December 2, 2014
Insurance and suretyship play complimentary risk-transfer roles on a construction project. One key difference between them is how they remain solvent. Insurers look to premiums to fund their cost of business and are barred from suing their insureds. By contrast, sureties charge much lower premiums and look to the principal—the entity whose conduct is back-stopped by the bond and who therefore may well have caused the surety’s loss—to recoup payments made under the bond.
The primary vehicle for a surety’s recoupment action is the General Agreement of Indemnity (GAI), signed by the principal (as indemnitor) as a condition to receipt of bonding. Not surprisingly, the GAI establishes generous indemnification rights favoring the surety. Typically, the principal must reimburse all disbursements under the bond, made by the surety in good faith. This means that (1) the principal’s duty to indemnify exists independent of the principal’s ultimate liability to the obligee (the person protected by the bond) and (2) to defeat this duty the principal has the heavy burden of proving surety bad faith. Efficient and inexpensive enforcement of the GAI is a cornerstone to solvency of the construction bonding industry.
Standard Facts; Surprising Conclusion
In a case apparently of first impression nationwide, the Eleventh Circuit in Hanover Ins. Co. v. Atlantis Drywall & Framing, LLC, weakened a construction surety’s enforcement of the GAI against its principal. The facts are standard enough. On a construction project for the University of Alabama, the principal was a subcontractor and its surety (Hanover) obtained payment and performance bonds benefitting the general contractor. The subcontract contained a broad arbitration agreement governing disputes between the subcontractor and general contractor; while the GAI made no reference to arbitration.
Hanover made payments under the bonds, then sued the subcontractor in federal district court in Alabama for contractual indemnity.
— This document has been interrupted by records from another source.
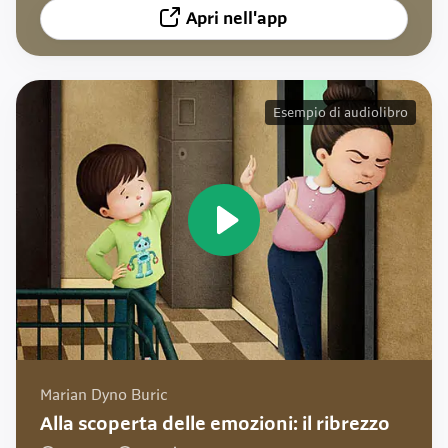
Apri nell'app
Esempio di audiolibro
Marian Dyno Buric
Alla scoperta delle emozioni: il ribrezzo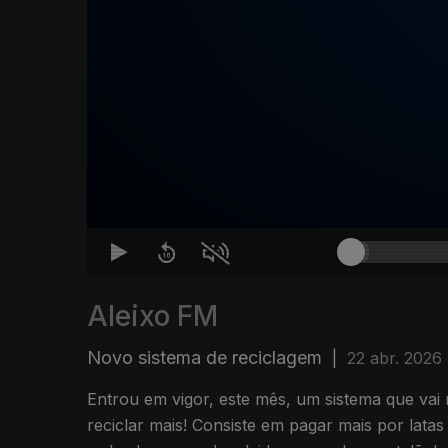
Aleixo FM
Novo sistema de reciclagem
|
22 abr. 2026
Entrou em vigor, este mês, um sistema que vai 
reciclar mais! Consiste em pagar mais por latas 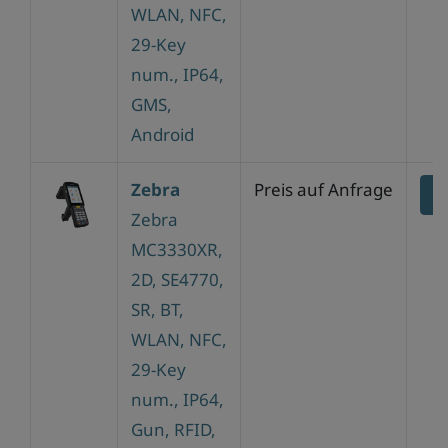
WLAN, NFC,
29-Key
num., IP64,
GMS,
Android
Zebra
Preis auf Anfrage
Z
Zebra
MC3330XR,
2D, SE4770,
SR, BT,
WLAN, NFC,
29-Key
num., IP64,
Gun, RFID,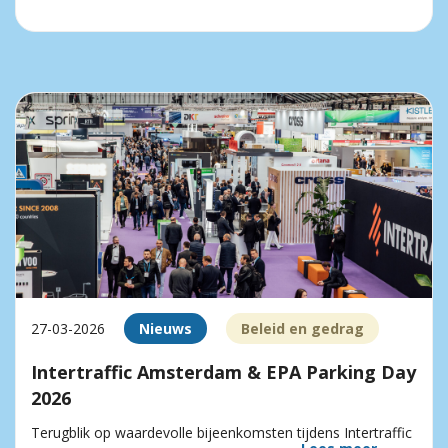
27-03-2026
Nieuws
Beleid en gedrag
Intertraffic Amsterdam & EPA Parking Day
2026
Terugblik op waardevolle bijeenkomsten tijdens Intertraffic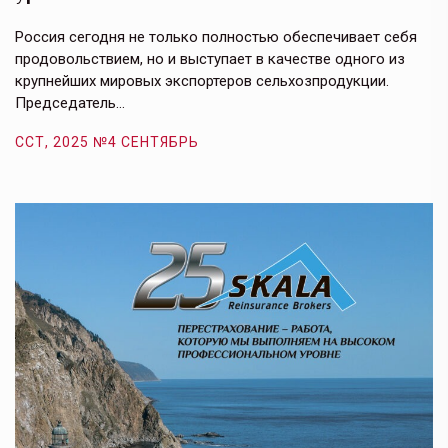
в
е,
Россия сегодня не только полностью обеспечивает себя
Э
продовольствием, но и выступает в качестве одного из
у
крупнейших мировых экспортеров сельхозпродукции.
п
Председатель…
з
ССТ, 2025 №4 СЕНТЯБРЬ
С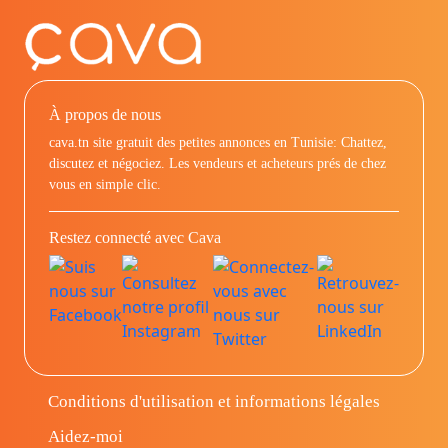
À propos de nous
cava.tn site gratuit des petites annonces en Tunisie: Chattez,
discutez et négociez. Les vendeurs et acheteurs prés de chez
vous en simple clic.
Restez connecté avec Cava
Conditions d'utilisation et informations légales
Aidez-moi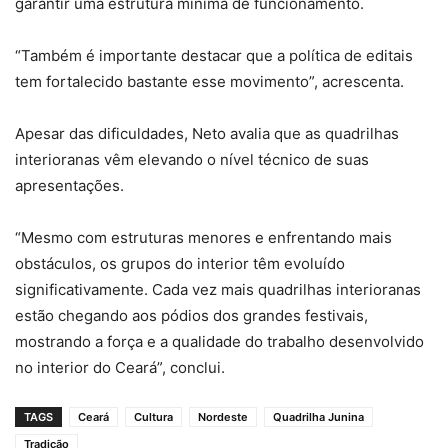
garantir uma estrutura mínima de funcionamento.
“Também é importante destacar que a política de editais
tem fortalecido bastante esse movimento”, acrescenta.
Apesar das dificuldades, Neto avalia que as quadrilhas
interioranas vêm elevando o nível técnico de suas
apresentações.
“Mesmo com estruturas menores e enfrentando mais
obstáculos, os grupos do interior têm evoluído
significativamente. Cada vez mais quadrilhas interioranas
estão chegando aos pódios dos grandes festivais,
mostrando a força e a qualidade do trabalho desenvolvido
no interior do Ceará”, conclui.
TAGS
Ceará
Cultura
Nordeste
Quadrilha Junina
Tradição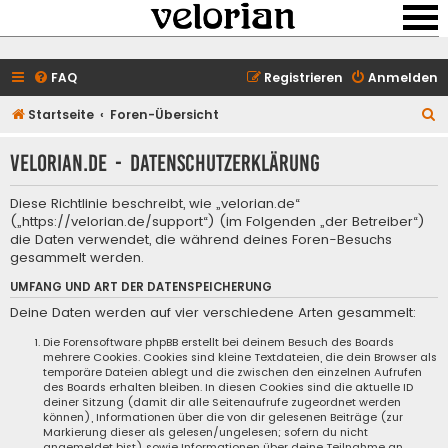
FAQ
Registrieren
Anmelden
S
Startseite
Foren-Übersicht
u
velorian.de - Datenschutzerklärung
c
h
Diese Richtlinie beschreibt, wie „velorian.de“
e
(„https://velorian.de/support“) (im Folgenden „der Betreiber“)
die Daten verwendet, die während deines Foren-Besuchs
gesammelt werden.
UMFANG UND ART DER DATENSPEICHERUNG
Deine Daten werden auf vier verschiedene Arten gesammelt:
Die Forensoftware phpBB erstellt bei deinem Besuch des Boards
mehrere Cookies. Cookies sind kleine Textdateien, die dein Browser als
temporäre Dateien ablegt und die zwischen den einzelnen Aufrufen
des Boards erhalten bleiben. In diesen Cookies sind die aktuelle ID
deiner Sitzung (damit dir alle Seitenaufrufe zugeordnet werden
können), Informationen über die von dir gelesenen Beiträge (zur
Markierung dieser als gelesen/ungelesen; sofern du nicht
angemeldet bist) sowie Informationen über deine Teilnahme an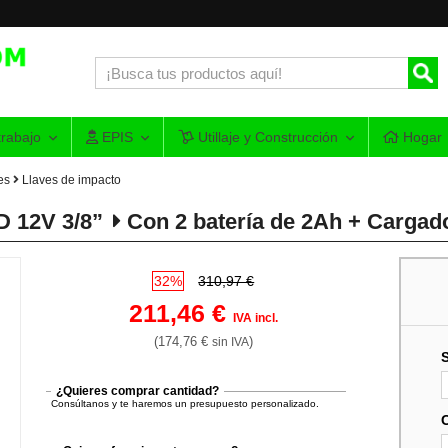
rabajo
EPIS
Utillaje y Construcción
Hogar
es
Llaves de impacto
D 12V 3/8”
Con 2 batería de 2Ah + Cargado
32%
310,97 €
211,46 €
IVA incl.
(174,76 €
)
sin IVA
¿Quieres comprar cantidad?
Consúltanos y te haremos un presupuesto personalizado.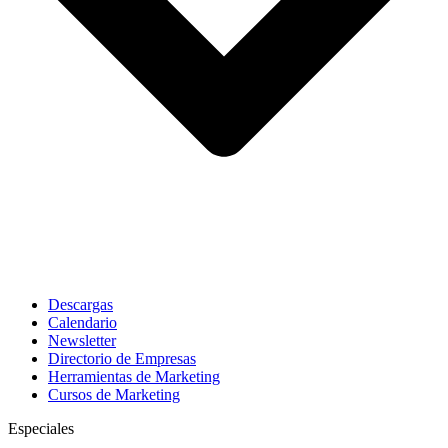
Descargas
Calendario
Newsletter
Directorio de Empresas
Herramientas de Marketing
Cursos de Marketing
Especiales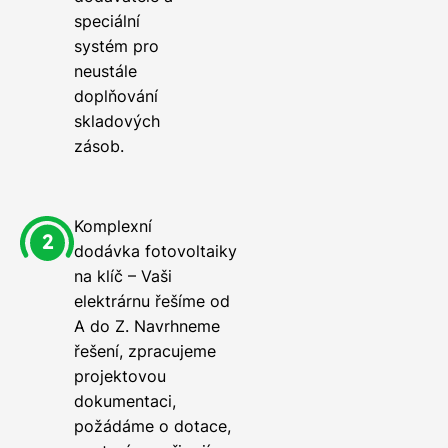
speciální
systém pro
neustále
doplňování
skladových
zásob.
Komplexní
dodávka fotovoltaiky
na klíč – Vaši
elektrárnu řešíme od
A do Z. Navrhneme
řešení, zpracujeme
projektovou
dokumentaci,
požádáme o dotace,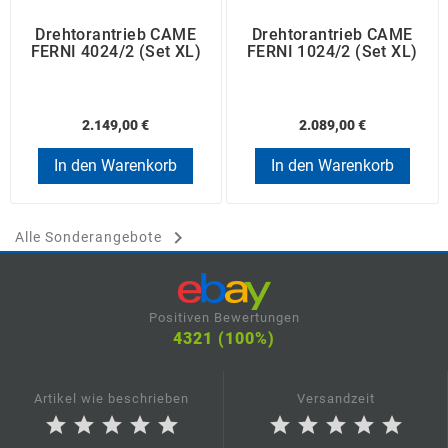
Drehtorantrieb CAME
Drehtorantrieb CAME
FERNI 4024/2 (Set XL)
FERNI 1024/2 (Set XL)
2.149,00 €
2.089,00 €
In den Warenkorb
In den Warenkorb

Alle Sonderangebote
Positiven Bewertungen
4321 (100%)
Artikel wie beschrieben
Versandzeit
star
star
star
star
star
star
star
star
star
star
The principal moved to compel arbitration, arguing that the surety was bound by the subcontract’s arbitration provision.
The Eleventh Circuit in an unpublished decision granted the subcontractor’s motion to compel. Under Alabama law, a non-signatory to an arbitration agreement may be compelled to arbitrate its claim if (1) separate contracts constitute a single transaction and (2) the non-signatory’s claims are “intertwined with” and “related to” the contract containing the arbitration provision. As to the first element, the court pointed out that the parties were aware the three contracts—the subcontract, bonds, and GAI—were part and parcel of a single transaction: the bonds would not be issued until the indemnity agreement was signed, and the subcontractor could not perform its work until the bonds were issued. Each contract was dependent upon the other for the transaction to go forward. Strangely, the court was silent as to the second element: that Hanover’s claims against its principal were intertwined with or related to the subcontract.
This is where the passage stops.